This compassionate outlook, enthusiasm and vision continues today in Australia. There are thousands of people who every day share their time, care for humanity and energy to make a difference in the lives of disadvantaged people all around Australia.

The first Australian conference was founded in Victoria by Fr Gerald Ward at St Francis’ Church, Melbourne on 5 March 1854, just 21 years after the founding of the first conference in Paris.

The St Vincent de Paul Society in Western Australia

The St Vincent de Paul Society in Western Australia has sought to create a more just and compassionate society by responding directly to needs identified in the community through local parish based volunteer groups since 1865.

The Society is made up of dedicated men and women of all backgrounds and ages who have made a commitment to the mission of the Society.


The St Vincent de Paul Society provides a helping hand to many West Australians through food assistance, material aid, budget advice, shelter, advocacy, friendship and support.

In the spirit of its founder, Frederic Ozanam the Society’s core work continues to be Home Visitation – whereby members and volunteers visit people in need in their home, offering them hope and comfort through emergency relief assistance.

The Society also has a number of services known as Special Works. Special Works are a professional facility or service run by the St Vincent de Paul Society and arise out of a need which cannot be met within the normal scope of the conference. Special Works provide a specific service and focus on ensuring the social, economic and political pressures placed on disadvantaged West Australians are lessened.  Special Works are managed and supported by a combination of members, volunteers and paid employees.

The meaning of social justice for the St Vincent de Paul Society

When we speak about social justice we go to the heart of what the St Vincent de Paul Society stands for. We are called, as Vincentians, to feed, clothe, house and assist our brothers and sisters who are forced onto the margins of society.

In assisting people who are denied equality and dignity we make a prophetic statement about the dignity and equality of all people in God’s sight.

In asking the simple question about the causes of injustice we issue a prophetic call to all people of good will to work creatively to build equality and justice into our society.

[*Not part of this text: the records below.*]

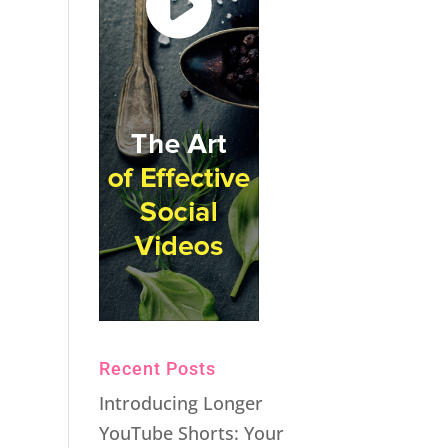
Recent Posts
Introducing Longer
YouTube Shorts: Your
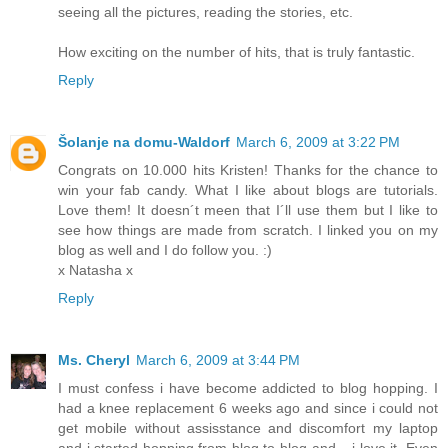
seeing all the pictures, reading the stories, etc.
How exciting on the number of hits, that is truly fantastic.
Reply
Šolanje na domu-Waldorf
March 6, 2009 at 3:22 PM
Congrats on 10.000 hits Kristen! Thanks for the chance to
win your fab candy. What I like about blogs are tutorials.
Love them! It doesn´t meen that I´ll use them but I like to
see how things are made from scratch. I linked you on my
blog as well and I do follow you. :)
x Natasha x
Reply
Ms. Cheryl
March 6, 2009 at 3:44 PM
I must confess i have become addicted to blog hopping. I
had a knee replacement 6 weeks ago and since i could not
get mobile without assisstance and discomfort my laptop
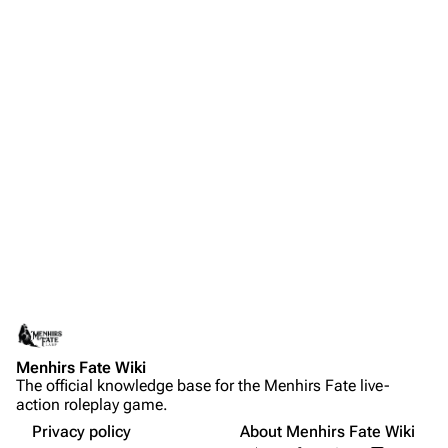
Menhirs Fate Wiki
The official knowledge base for the Menhirs Fate live-
action roleplay game.
Privacy policy
About Menhirs Fate Wiki
Share this page
More a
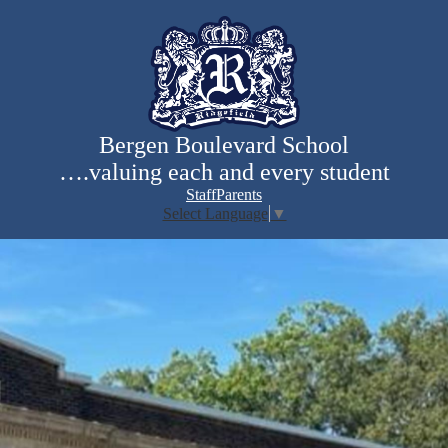
Skip
to
main
content
Bergen Boulevard School
….valuing each and every student
Staff
Parents
Select Language
▼
Search
Bergen
Homepage
mobile
Boulevard
gallery
School
shuffle
Home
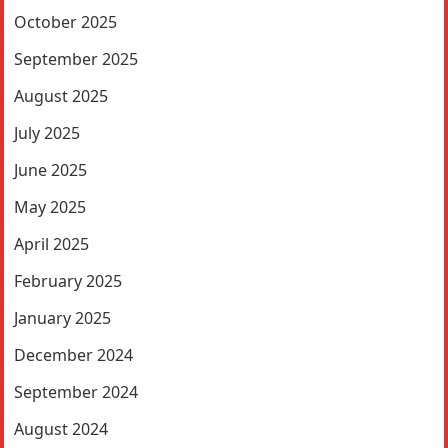
October 2025
September 2025
August 2025
July 2025
June 2025
May 2025
April 2025
February 2025
January 2025
December 2024
September 2024
August 2024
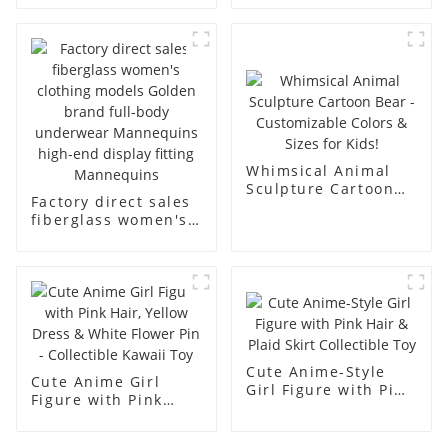
underwear model
mannequin props
abstract face
business and leisure
display dummy
men's models full-
mannequins
body muscle model
dummy
Whimsical Animal
Sculpture Cartoon
Factory direct sales
Bear - Customizable
fiberglass women's
Colors & Sizes for
clothing models
Kids!
Golden brand full-
body underwear
Mannequins high-
end display fitting
Mannequins
Cute Anime-Style
Cute Anime Girl
Girl Figure with Pink
Figure with Pink
Hair & Plaid Skirt
Hair, Yellow Dress &
Collectible Toy
White Flower Pin -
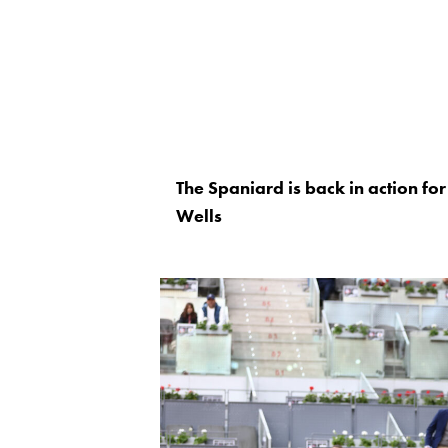
The Spaniard is back in action for t
Wells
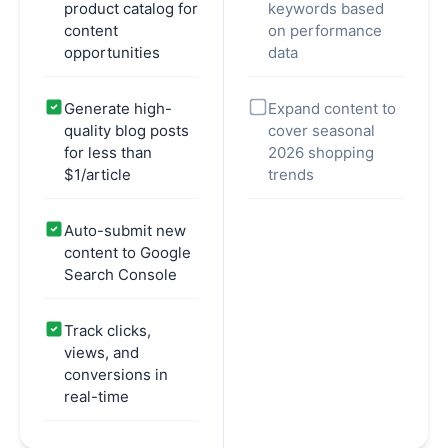
product catalog for
keywords based
content
on performance
opportunities
data
Generate high-
Expand content to
quality blog posts
cover seasonal
for less than
2026 shopping
$1/article
trends
Auto-submit new
content to Google
Search Console
Track clicks,
views, and
conversions in
real-time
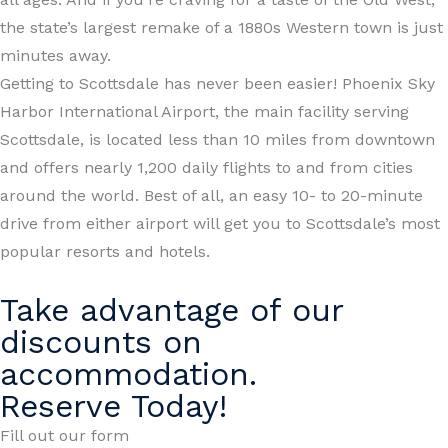
the state’s largest remake of a 1880s Western town is just
minutes away.
Getting to Scottsdale has never been easier! Phoenix Sky
Harbor International Airport, the main facility serving
Scottsdale, is located less than 10 miles from downtown
and offers nearly 1,200 daily flights to and from cities
around the world. Best of all, an easy 10- to 20-minute
drive from either airport will get you to Scottsdale’s most
popular resorts and hotels.
Take advantage of our
discounts on
accommodation.
Reserve Today!
Fill out our form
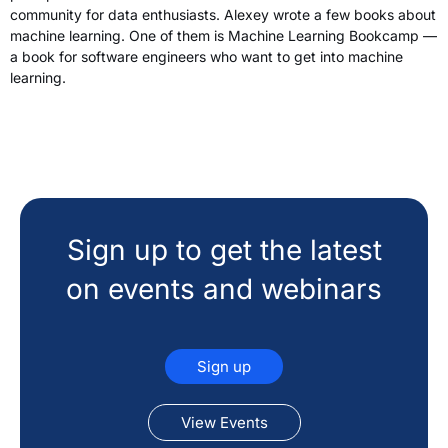
community for data enthusiasts. Alexey wrote a few books about
machine learning. One of them is Machine Learning Bookcamp —
a book for software engineers who want to get into machine
learning.
Sign up to get the latest
on events and webinars
Sign up
View Events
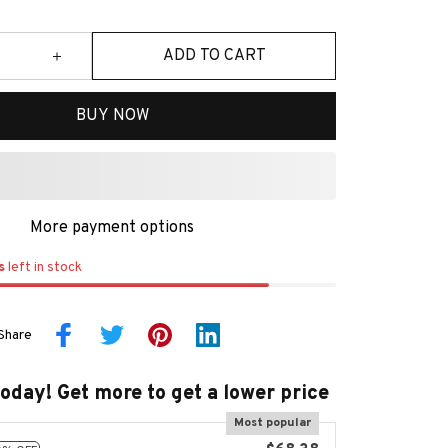
ADD TO CART
BUY NOW
More payment options
s
left in stock
Share
today! Get more to get a lower price
Most popular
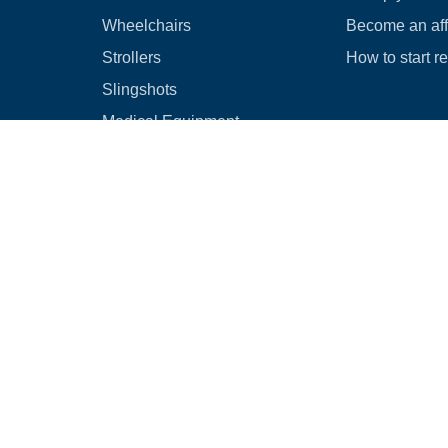
Wheelchairs
Become an affi
Strollers
How to start r
Slingshots
Medical Equipment
Bounce houses
Camping
Cars
Browse all
|
Rental Agreement
|
Cancellation & Refund Policy
|
Optional Dam
© 2026
Rental Commerce Inc.
All rights reserved.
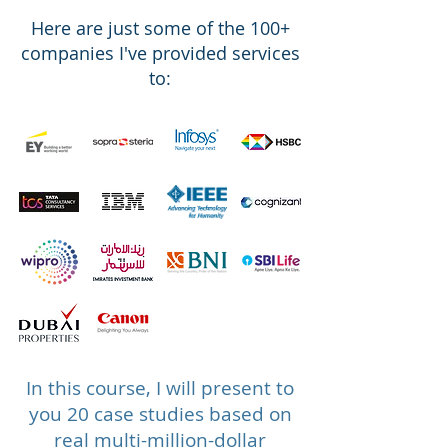
Here are
just
some of the 100
+
companies I've provided services
to:
In this course, I will present to
you 20 case studies based on
real multi-million-dollar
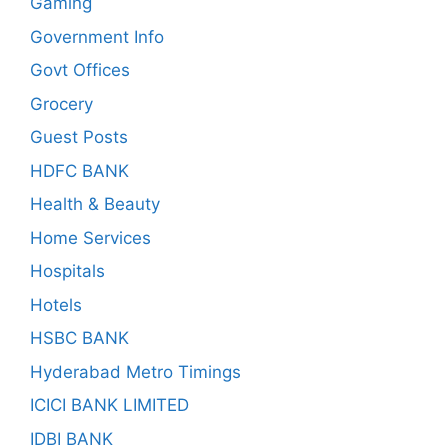
Gaming
Government Info
Govt Offices
Grocery
Guest Posts
HDFC BANK
Health & Beauty
Home Services
Hospitals
Hotels
HSBC BANK
Hyderabad Metro Timings
ICICI BANK LIMITED
IDBI BANK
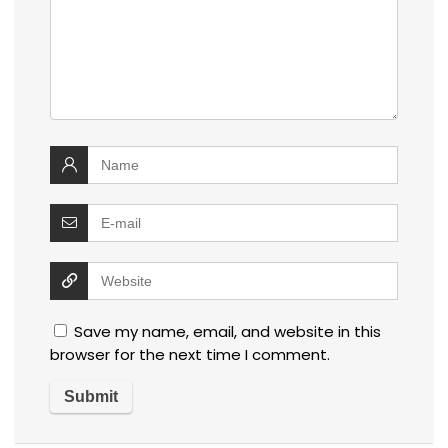
Save my name, email, and website in this
browser for the next time I comment.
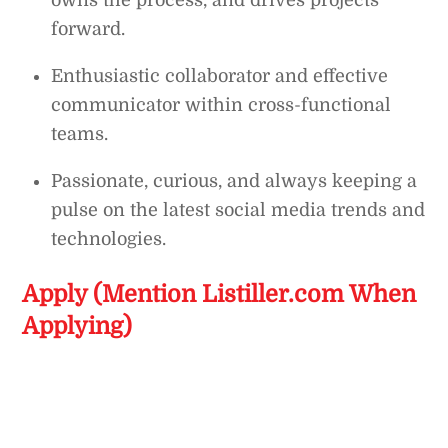
owns the process, and drives projects
forward.
Enthusiastic collaborator and effective
communicator within cross-functional
teams.
Passionate, curious, and always keeping a
pulse on the latest social media trends and
technologies.
Apply (Mention Listiller.com When
Applying)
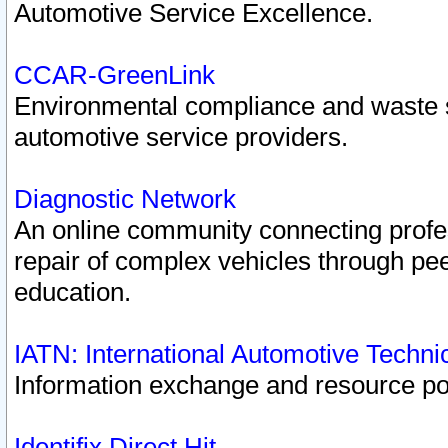
Automotive Service Excellence.
CCAR-GreenLink
Environmental compliance and waste
automotive service providers.
Diagnostic Network
An online community connecting profes
repair of complex vehicles through pee
education.
IATN: International Automotive Techn
Information exchange and resource port
Identifix Direct Hit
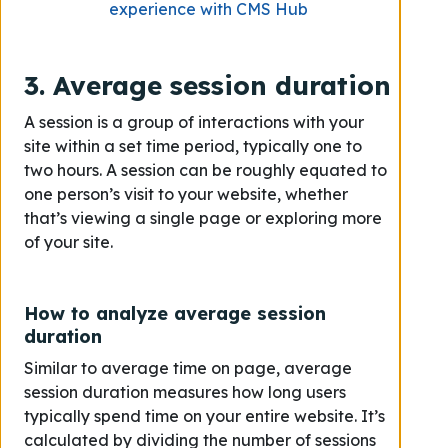
experience with CMS Hub
3. Average session duration
A session is a group of interactions with your
site within a set time period, typically one to
two hours. A session can be roughly equated to
one person’s visit to your website, whether
that’s viewing a single page or exploring more
of your site.
How to analyze average session
duration
Similar to average time on page, average
session duration measures how long users
typically spend time on your entire website. It’s
calculated by dividing the number of sessions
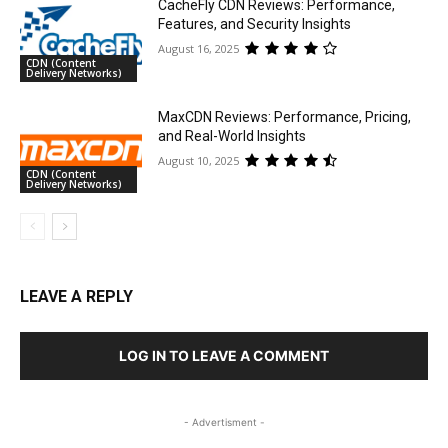
CacheFly CDN Reviews: Performance,
Features, and Security Insights
August 16, 2025
CDN (Content
Delivery Networks)
MaxCDN Reviews: Performance, Pricing,
and Real-World Insights
August 10, 2025
CDN (Content
Delivery Networks)
LEAVE A REPLY
LOG IN TO LEAVE A COMMENT
- Advertisment -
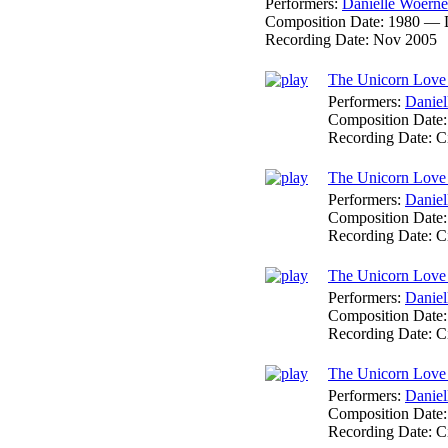
Performers:
Danielle Woerne
Composition Date:
1980 — 
Recording Date:
Nov 2005
The Unicorn Love 
Performers:
Daniel
Composition Date
Recording Date:
C
The Unicorn Love
Performers:
Daniel
Composition Date
Recording Date:
C
The Unicorn Love 
Performers:
Daniel
Composition Date
Recording Date:
C
The Unicorn Love
Performers:
Daniel
Composition Date
Recording Date:
C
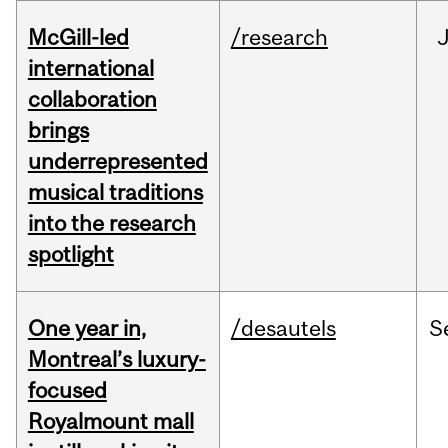
McGill-led
/research
J
international
collaboration
brings
underrepresented
musical traditions
into the research
spotlight
One year in,
/desautels
S
Montreal’s luxury-
focused
Royalmount mall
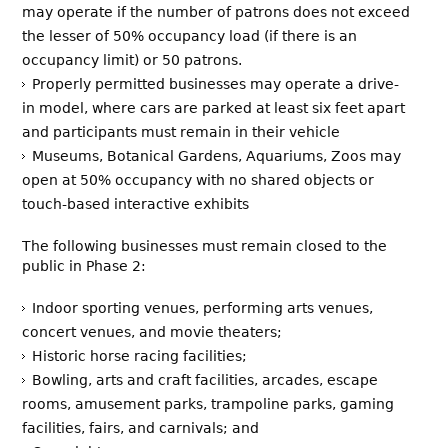
may operate if the number of patrons does not exceed
the lesser of 50% occupancy load (if there is an
occupancy limit) or 50 patrons.
Properly permitted businesses may operate a drive-
in model, where cars are parked at least six feet apart
and participants must remain in their vehicle
Museums, Botanical Gardens, Aquariums, Zoos may
open at 50% occupancy with no shared objects or
touch-based interactive exhibits
The following businesses must remain closed to the
public in Phase 2:
Indoor sporting venues, performing arts venues,
concert venues, and movie theaters;
Historic horse racing facilities;
Bowling, arts and craft facilities, arcades, escape
rooms, amusement parks, trampoline parks, gaming
facilities, fairs, and carnivals; and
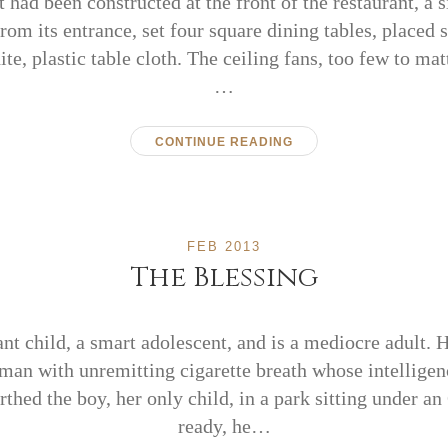
t had been constructed at the front of the restaurant, a
from its entrance, set four square dining tables, placed 
e, plastic table cloth. The ceiling fans, too few to mat
…
CONTINUE READING
FEB 2013
The Blessing
ant child, a smart adolescent, and is a mediocre adult. H
man with unremitting cigarette breath whose intellige
irthed the boy, her only child, in a park sitting under 
ready, he…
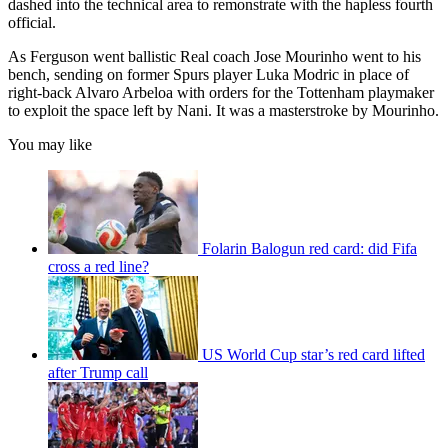
dashed into the technical area to remonstrate with the hapless fourth
official.
As Ferguson went ballistic Real coach Jose Mourinho went to his
bench, sending on former Spurs player Luka Modric in place of
right-back Alvaro Arbeloa with orders for the Tottenham playmaker
to exploit the space left by Nani. It was a masterstroke by Mourinho.
You may like
Folarin Balogun red card: did Fifa
cross a red line?
US World Cup star’s red card lifted
after Trump call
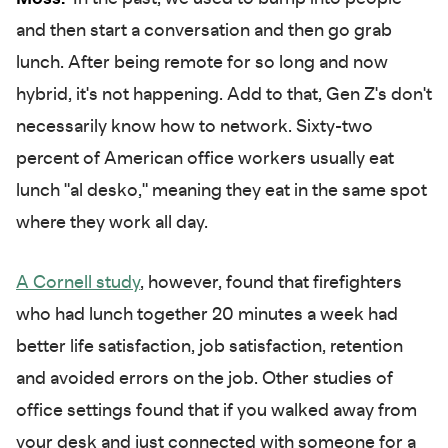
and then start a conversation and then go grab
lunch. After being remote for so long and now
hybrid, it's not happening. Add to that, Gen Z's don't
necessarily know how to network. Sixty-two
percent of American office workers usually eat
lunch "al desko," meaning they eat in the same spot
where they work all day.
A Cornell study
, however, found that firefighters
who had lunch together 20 minutes a week had
better life satisfaction, job satisfaction, retention
and avoided errors on the job. Other studies of
office settings found that if you walked away from
your desk and just connected with someone for a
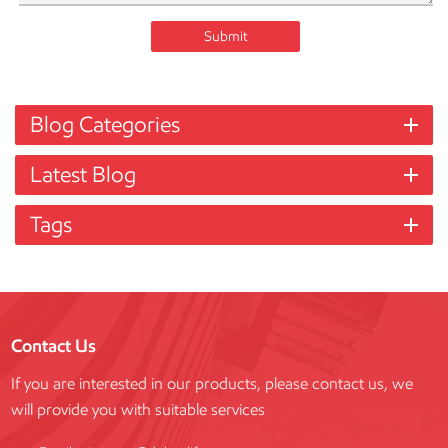
Submit
Blog Categories
Latest Blog
Tags
Contact Us
If you are interested in our products, please contact us, we
will provide you with suitable services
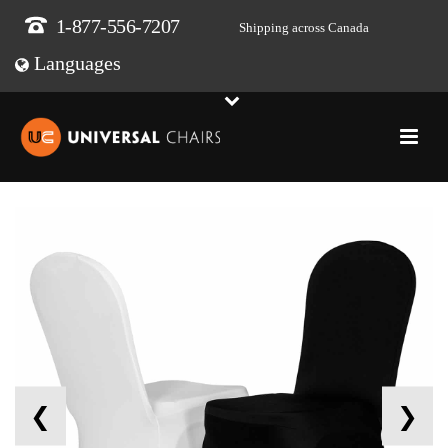
1-877-556-7207
Shipping across Canada
Languages
❮
❯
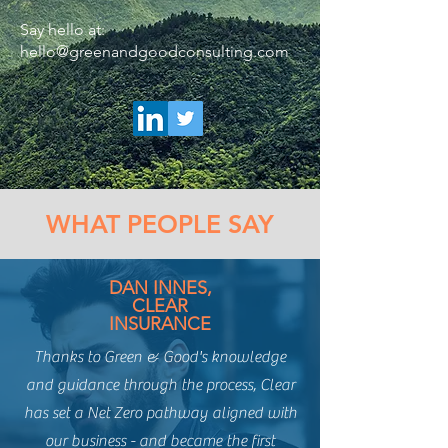
Say hello at:
hello@greenandgoodconsulting.com
WHAT PEOPLE SAY
DAN INNES,
CLEAR
INSURANCE
Thanks to Green & Good's knowledge
and guidance through the process, Clear
has set a Net Zero pathway aligned with
our business - and became the first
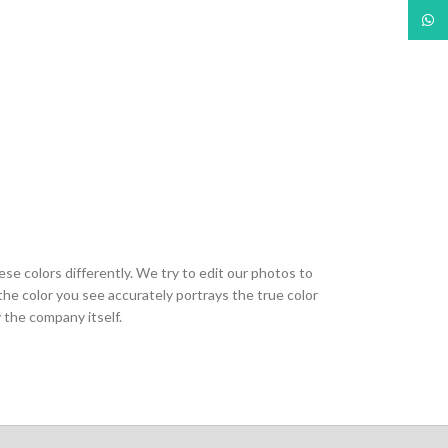
What
ese colors differently. We try to edit our photos to
the color you see accurately portrays the true color
 the company itself.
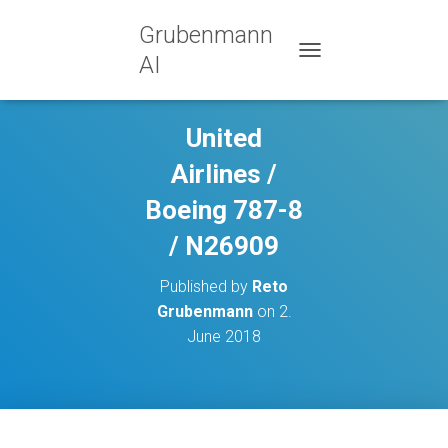
Grubenmann
AI
TOGGLE NAVIGATION
United
Airlines /
Boeing 787-8
/ N26909
Published by
Reto
Grubenmann
on
2.
June 2018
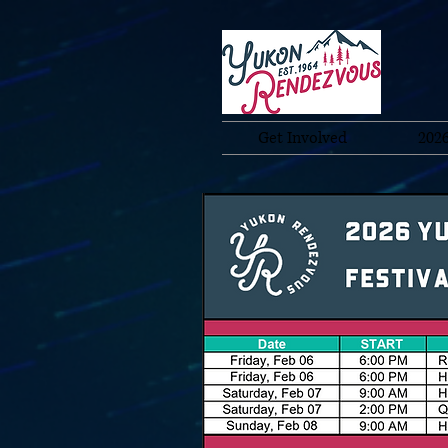
Get Involved
2026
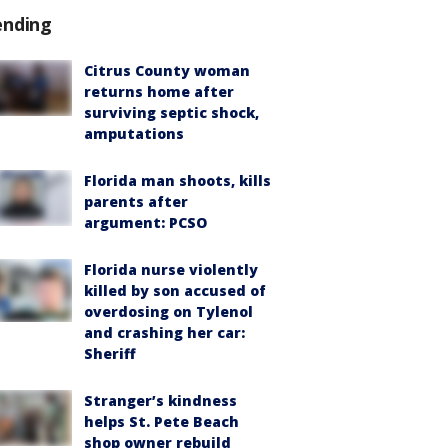
ending
Citrus County woman
returns home after
surviving septic shock,
amputations
Florida man shoots, kills
parents after
argument: PCSO
Florida nurse violently
killed by son accused of
overdosing on Tylenol
and crashing her car:
Sheriff
Stranger’s kindness
helps St. Pete Beach
shop owner rebuild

Especially through our national and state councils we give voice to those who are voiceless, standing with them and advocating for them.

As Vincentians we do not close our eyes to the growing division in Australia and the world between the increasingly prosperous and the increasingly poor.

The accumulation of wealth on the one hand is connected with the accumulation of poverty on the other, characterised by oppression on the basis of class, race, gender, age, disability, and mental and physical illness; forced migration, homelessness, unemployment, insecure and poorly paid work; and declining levels of social security and public infrastructure.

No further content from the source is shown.